Lima, Dec 16 (EFE).- Peru’s accidental president reached out Friday to people protesting the ouster and imprisonment of elected leftist head of state Pedro Castillo, proposing a dialogue to end the unrest that has claimed 20 lives, half of them since the imposition of a nationwide state of emergency.

“I have convened the leaders of the Catholic and evangelical churches to set up a dialogue in each of the regions that have mobilized,” Dina Boluarte said in a commencement address at a military academy.

“This transition government that I lead understands and continues to recognize the demands of the Peruvians who have come out legitimately to raise their voices, just as we continue supporting, ratifying that the police and the armed forces have clear instructions to safeguard the lives and human rights of the protesters,” the erstwhile vice president said.

Boluarte spoke a day after eight people died when soldiers opened fire on protesters trying to occupy the airport in Ayacucho, an incident captured on video.

Two members of her Cabinet resigned Friday over the security forces’ “disproportionate” response to the protests.

“This morning I have presented my letter of resignation from the office of Minister of State of education,” Patricia Correa wrote on Twitter. “The deaths of fellow citizens have no justification whatsoever.
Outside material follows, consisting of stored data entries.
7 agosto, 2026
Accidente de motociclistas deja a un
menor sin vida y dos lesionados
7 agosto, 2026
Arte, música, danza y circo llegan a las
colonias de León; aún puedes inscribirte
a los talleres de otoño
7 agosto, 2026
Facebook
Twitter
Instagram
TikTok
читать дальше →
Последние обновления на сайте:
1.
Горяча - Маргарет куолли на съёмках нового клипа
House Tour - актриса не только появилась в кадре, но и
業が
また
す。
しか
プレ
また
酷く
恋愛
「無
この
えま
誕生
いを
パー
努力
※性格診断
State violence cannot be disproportionate and deadly.”

Stepping down as culture minister, Jair Perez said that “the irreparable loss of brothers and sisters” made it impossible for him to remain in the government.
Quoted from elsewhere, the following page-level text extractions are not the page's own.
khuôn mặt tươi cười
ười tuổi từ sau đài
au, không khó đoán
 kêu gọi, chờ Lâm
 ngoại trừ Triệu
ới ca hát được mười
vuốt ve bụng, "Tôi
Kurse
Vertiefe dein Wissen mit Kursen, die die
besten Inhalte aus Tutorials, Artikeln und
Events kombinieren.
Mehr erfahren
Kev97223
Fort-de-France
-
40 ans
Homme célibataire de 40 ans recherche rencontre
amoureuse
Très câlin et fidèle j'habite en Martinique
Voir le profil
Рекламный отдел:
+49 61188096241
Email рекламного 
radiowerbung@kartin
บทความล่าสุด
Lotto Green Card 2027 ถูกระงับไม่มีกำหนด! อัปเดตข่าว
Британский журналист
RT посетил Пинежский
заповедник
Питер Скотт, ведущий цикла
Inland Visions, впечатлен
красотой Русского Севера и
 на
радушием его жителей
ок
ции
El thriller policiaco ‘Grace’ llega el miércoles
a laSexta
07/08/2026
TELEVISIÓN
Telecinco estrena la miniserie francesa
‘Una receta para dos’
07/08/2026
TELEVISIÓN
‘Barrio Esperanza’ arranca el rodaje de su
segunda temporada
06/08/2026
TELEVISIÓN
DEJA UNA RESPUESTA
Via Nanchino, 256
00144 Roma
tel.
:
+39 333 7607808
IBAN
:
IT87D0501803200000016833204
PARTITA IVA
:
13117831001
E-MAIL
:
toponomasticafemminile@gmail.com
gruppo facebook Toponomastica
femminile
But Defense Minister Alberto Otarola spoke out later Friday to express the Boluarte government’s “unconditional support for our armed forces and National Police in this task of establishing internal order.”

On the political front, Peru’s Congress – which has an approval rating of 10 percent – rejected Boluarte’s proposal to move up the general elections from 2026 to December 2023.

The bill garnered 49 votes, far short of the 87 needed to pass, amid complaints from leftist lawmakers that the text should have included provision for a constituent assembly to draft a new constitution.

Congress removed Castillo on Dec. 7, hours after he announced the dissolution of the legislature and plans to hold elections for an assembly to craft a replacement for the constitution enacted during the 1990-2000 authoritarian regime of Alberto Fujimori.

Castillo supporters mounted fresh protests Friday in various Peruvian cities to demand his release from custody.

In Lima, police intervened to prevent clashes between Castillo partisans and some 1,000 people who took part in a march to show support for the armed forces and police.

Castillo, 53, had no previous experience of public office when he ran for president and narrowly won in a runoff against rightist Keiko Fujimori, daughter of imprisoned former President Alberto Fujimori.

Hailing from the poor northern region of Cajamarca and without allies among the traditional governing elite in Lima, the former schoolteacher faced hostility from the opposition-controlled Congress and allegations of corruption practically from the moment he took office in July 2021.